Saved data entries.
· · ·

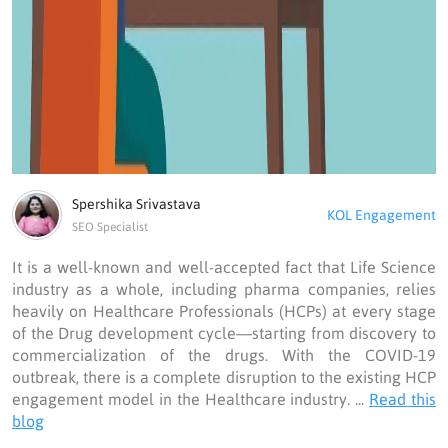
Spershika Srivastava
KOL Engagement
SEO Specialist
It is a well-known and well-accepted fact that Life Science
industry as a whole, including pharma companies, relies
heavily on Healthcare Professionals (HCPs) at every stage
of the Drug development cycle—starting from discovery to
commercialization of the drugs. With the COVID-19
outbreak, there is a complete disruption to the existing HCP
engagement model in the Healthcare industry. ...
Read this
blog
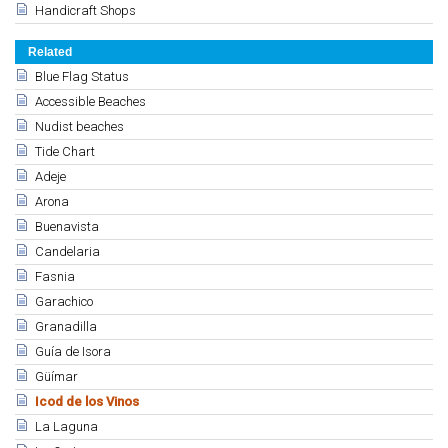
Handicraft Shops
Related
Blue Flag Status
Accessible Beaches
Nudist beaches
Tide Chart
Adeje
Arona
Buenavista
Candelaria
Fasnia
Garachico
Granadilla
Guía de Isora
Güímar
Icod de los Vinos
La Laguna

· · ·

WHAT YOU SHOULD DO.
Starting from the records above, filter out all lines except those containing the word "Healthcare".

SOLUTION TO THE EXERCISE.
heavily on Healthcare Professionals (HCPs) at every stage
engagement model in the Healthcare industry. ...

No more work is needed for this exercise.